Input material:
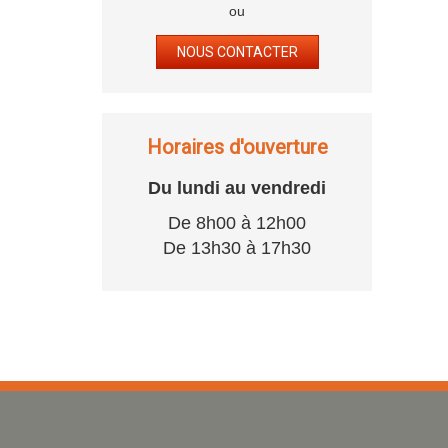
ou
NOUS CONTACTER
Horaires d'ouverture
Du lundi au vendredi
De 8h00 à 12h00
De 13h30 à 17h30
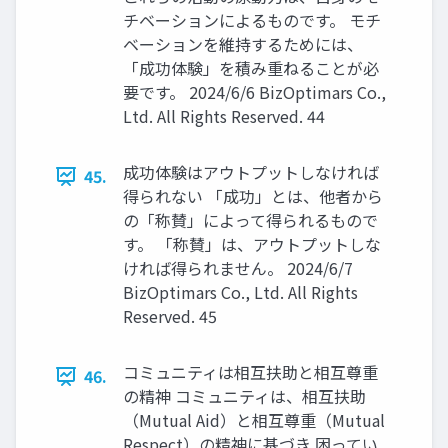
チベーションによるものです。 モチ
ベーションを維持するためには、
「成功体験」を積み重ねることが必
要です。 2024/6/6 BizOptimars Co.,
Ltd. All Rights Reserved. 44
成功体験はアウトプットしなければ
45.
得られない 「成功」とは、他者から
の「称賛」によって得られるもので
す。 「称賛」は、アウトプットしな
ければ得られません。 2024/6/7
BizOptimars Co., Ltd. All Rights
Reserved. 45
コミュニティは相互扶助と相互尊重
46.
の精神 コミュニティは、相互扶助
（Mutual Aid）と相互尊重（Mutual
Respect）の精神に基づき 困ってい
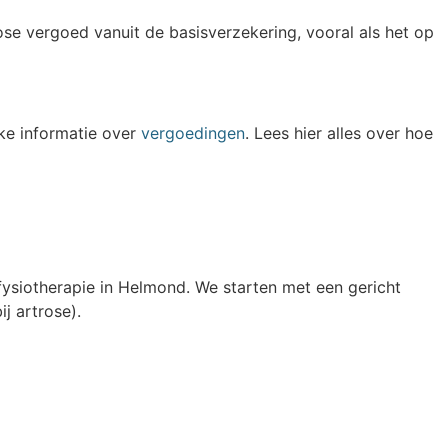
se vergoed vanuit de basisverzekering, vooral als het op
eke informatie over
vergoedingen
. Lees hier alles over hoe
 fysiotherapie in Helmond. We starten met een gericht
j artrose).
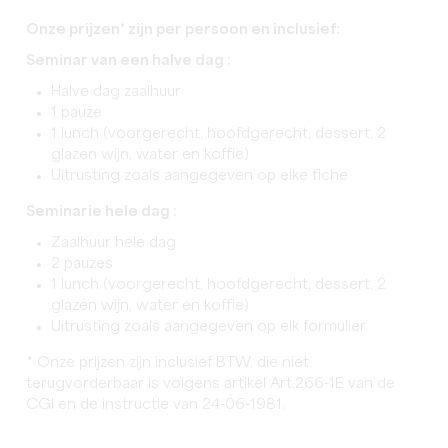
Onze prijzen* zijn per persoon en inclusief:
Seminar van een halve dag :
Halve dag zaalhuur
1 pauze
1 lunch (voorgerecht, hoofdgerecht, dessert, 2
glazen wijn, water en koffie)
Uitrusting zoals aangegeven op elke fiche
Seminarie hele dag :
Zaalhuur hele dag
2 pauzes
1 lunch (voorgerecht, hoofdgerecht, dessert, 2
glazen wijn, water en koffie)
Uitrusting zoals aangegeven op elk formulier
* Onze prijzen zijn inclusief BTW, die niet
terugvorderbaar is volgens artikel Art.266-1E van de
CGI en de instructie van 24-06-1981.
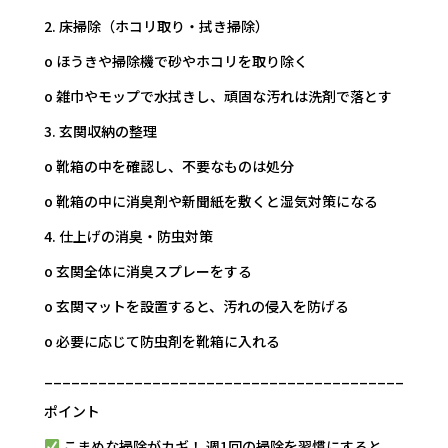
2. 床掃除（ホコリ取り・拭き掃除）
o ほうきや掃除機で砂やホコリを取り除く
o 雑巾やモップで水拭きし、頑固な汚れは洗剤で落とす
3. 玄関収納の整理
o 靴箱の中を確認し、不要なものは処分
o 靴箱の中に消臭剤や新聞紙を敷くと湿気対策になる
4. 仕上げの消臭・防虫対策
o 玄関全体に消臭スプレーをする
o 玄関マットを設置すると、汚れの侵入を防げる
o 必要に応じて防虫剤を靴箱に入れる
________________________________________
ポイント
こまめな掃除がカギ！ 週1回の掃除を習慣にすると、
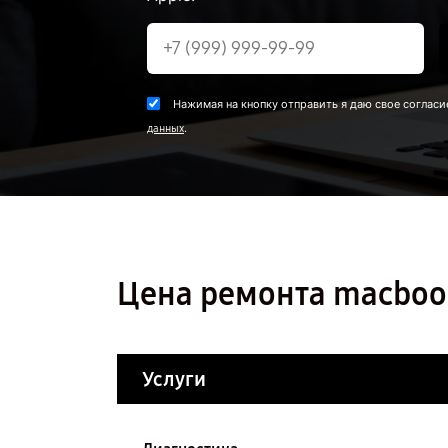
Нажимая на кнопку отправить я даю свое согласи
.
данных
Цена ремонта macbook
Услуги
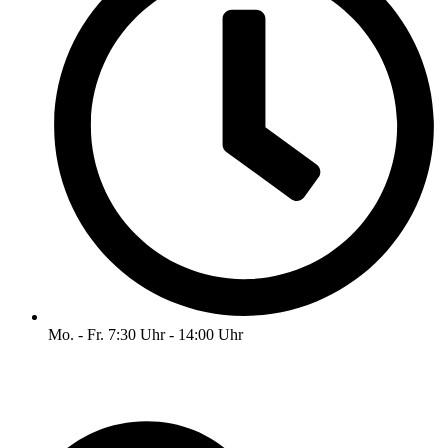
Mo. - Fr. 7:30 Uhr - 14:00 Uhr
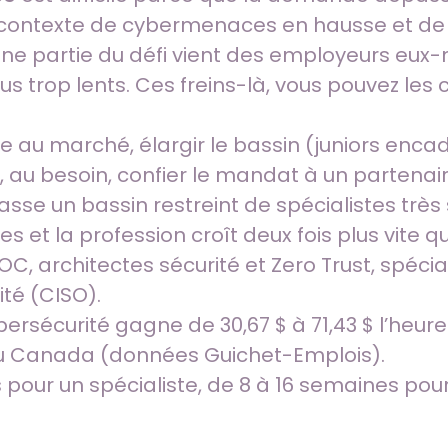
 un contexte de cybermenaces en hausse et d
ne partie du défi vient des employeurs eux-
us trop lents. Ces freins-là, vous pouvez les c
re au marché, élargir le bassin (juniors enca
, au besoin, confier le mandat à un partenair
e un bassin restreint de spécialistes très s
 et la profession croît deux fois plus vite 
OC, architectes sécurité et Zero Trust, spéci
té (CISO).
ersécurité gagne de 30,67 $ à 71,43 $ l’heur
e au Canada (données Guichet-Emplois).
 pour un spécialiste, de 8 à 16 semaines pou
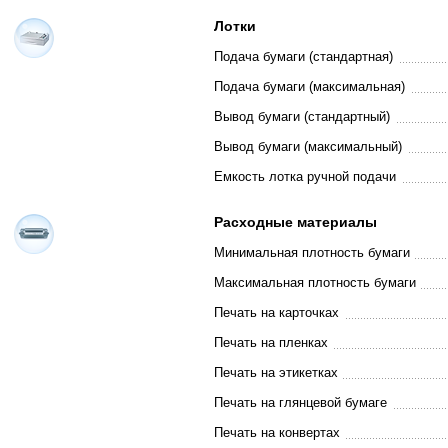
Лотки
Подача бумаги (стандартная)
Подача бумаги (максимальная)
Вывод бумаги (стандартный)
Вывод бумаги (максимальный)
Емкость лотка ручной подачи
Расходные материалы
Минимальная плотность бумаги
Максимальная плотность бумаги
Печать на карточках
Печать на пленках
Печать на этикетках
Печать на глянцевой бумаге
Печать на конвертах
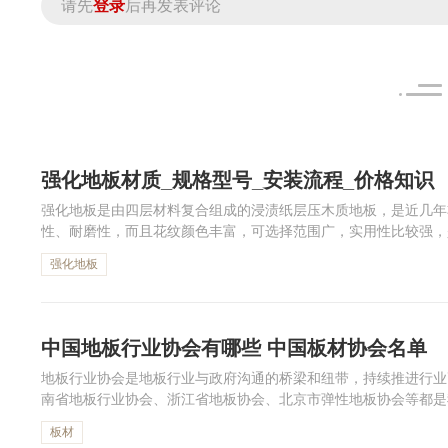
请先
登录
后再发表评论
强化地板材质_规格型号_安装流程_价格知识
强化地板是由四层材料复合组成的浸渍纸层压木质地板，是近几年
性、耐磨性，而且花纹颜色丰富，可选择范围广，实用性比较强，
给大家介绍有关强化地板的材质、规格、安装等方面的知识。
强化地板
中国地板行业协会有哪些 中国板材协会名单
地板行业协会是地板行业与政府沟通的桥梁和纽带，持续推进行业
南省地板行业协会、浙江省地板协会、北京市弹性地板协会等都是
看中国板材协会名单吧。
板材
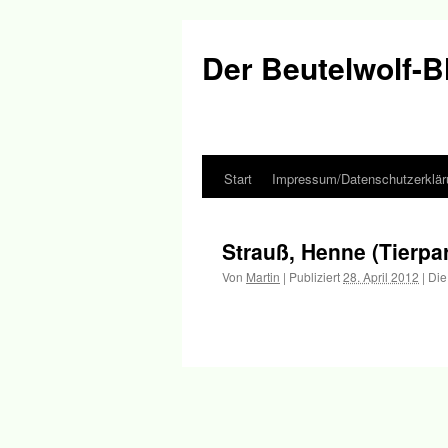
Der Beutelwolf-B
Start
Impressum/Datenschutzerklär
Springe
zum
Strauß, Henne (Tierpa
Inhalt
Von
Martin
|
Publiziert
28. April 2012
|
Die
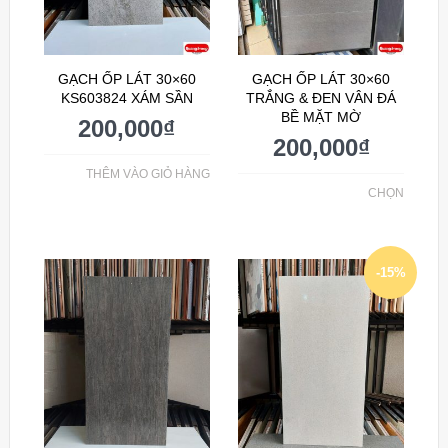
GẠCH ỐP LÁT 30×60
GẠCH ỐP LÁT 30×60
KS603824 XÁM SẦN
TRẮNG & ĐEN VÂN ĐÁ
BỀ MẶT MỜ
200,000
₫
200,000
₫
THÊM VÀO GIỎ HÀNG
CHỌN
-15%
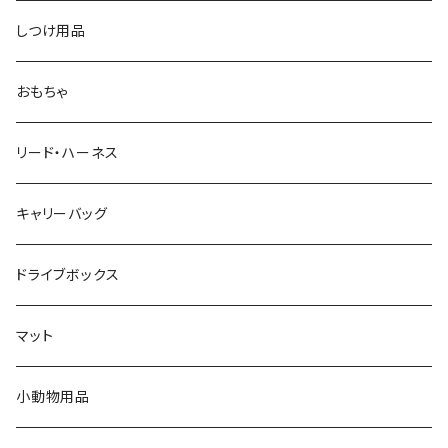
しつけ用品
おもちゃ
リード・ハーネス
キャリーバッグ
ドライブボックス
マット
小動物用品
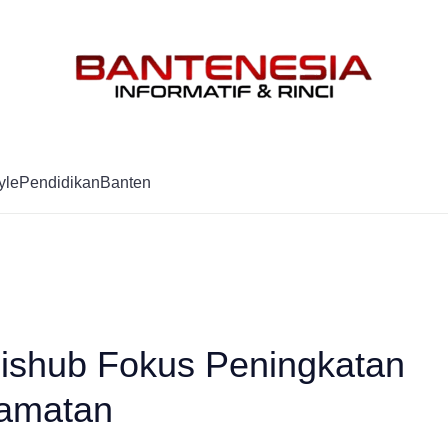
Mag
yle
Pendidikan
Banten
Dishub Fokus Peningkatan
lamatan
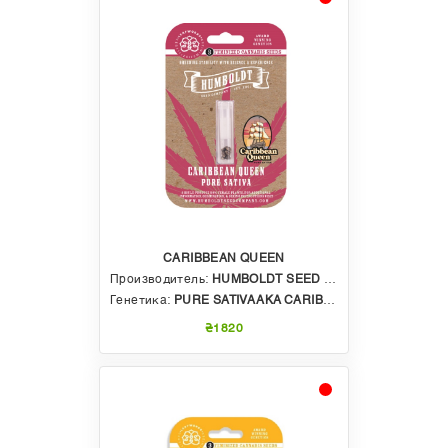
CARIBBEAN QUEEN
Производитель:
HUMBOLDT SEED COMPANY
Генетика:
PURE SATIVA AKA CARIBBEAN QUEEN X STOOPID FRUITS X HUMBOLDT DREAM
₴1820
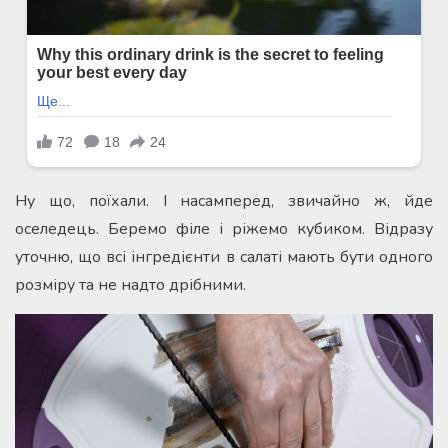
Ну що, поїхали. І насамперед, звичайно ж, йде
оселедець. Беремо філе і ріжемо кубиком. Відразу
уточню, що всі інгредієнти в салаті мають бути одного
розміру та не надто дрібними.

Your assignment:
Every line from the one containing "et la profession croît deux fois plus vite" through the end of the records is to be returned exactly, and those lines alone; pictures are dropped.

Finished task:
 et la profession croît deux fois plus vite 
OC, architectes sécurité et Zero Trust, spéci
té (CISO).
ersécurité gagne de 30,67 $ à 71,43 $ l’heur
e au Canada (données Guichet-Emplois).
 pour un spécialiste, de 8 à 16 semaines pou
Лотки
Подача бумаги (стандартная)
Подача бумаги (максимальная)
Вывод бумаги (стандартный)
Вывод бумаги (максимальный)
Емкость лотка ручной подачи
Расходные материалы
Минимальная плотность бумаги
Максимальная плотность бумаги
Печать на карточках
Печать на пленках
Печать на этикетках
Печать на глянцевой бумаге
Печать на конвертах
请先
登录
后再发表评论
强化地板材质_规格型号_安装流程_价格知识
强化地板是由四层材料复合组成的浸渍纸层压木质地板，是近几年
性、耐磨性，而且花纹颜色丰富，可选择范围广，实用性比较强，
给大家介绍有关强化地板的材质、规格、安装等方面的知识。
强化地板
中国地板行业协会有哪些 中国板材协会名单
地板行业协会是地板行业与政府沟通的桥梁和纽带，持续推进行业
南省地板行业协会、浙江省地板协会、北京市弹性地板协会等都是
看中国板材协会名单吧。
板材
Der Beutelwolf-B
Start
Impressum/Datenschutzerklär
Springe
zum
Strauß, Henne (Tierpa
Inhalt
Von
Martin
|
Publiziert
28. April 2012
|
Die
GẠCH ỐP LÁT 30×60
GẠCH ỐP LÁT 30×60
KS603824 XÁM SẦN
TRẮNG & ĐEN VÂN ĐÁ
BỀ MẶT MỜ
200,000
₫
200,000
₫
THÊM VÀO GIỎ HÀNG
CHỌN
-15%
しつけ用品
おもちゃ
リード・ハーネス
キャリーバッグ
ドライブボックス
マット
小動物用品
Mag
yle
Pendidikan
Banten
Dishub Fokus Peningkatan
lamatan
CARIBBEAN QUEEN
Производитель:
HUMBOLDT SEED COMPANY
Генетика:
PURE SATIVA AKA CARIBBEAN QUEEN X STOOPID FRUITS X HUMBOLDT DREAM
₴1820
Ну що, поїхали. І насамперед, звичайно ж, йде
оселедець. Беремо філе і ріжемо кубиком. Відразу
уточню, що всі інгредієнти в салаті мають бути одного
розміру та не надто дрібними.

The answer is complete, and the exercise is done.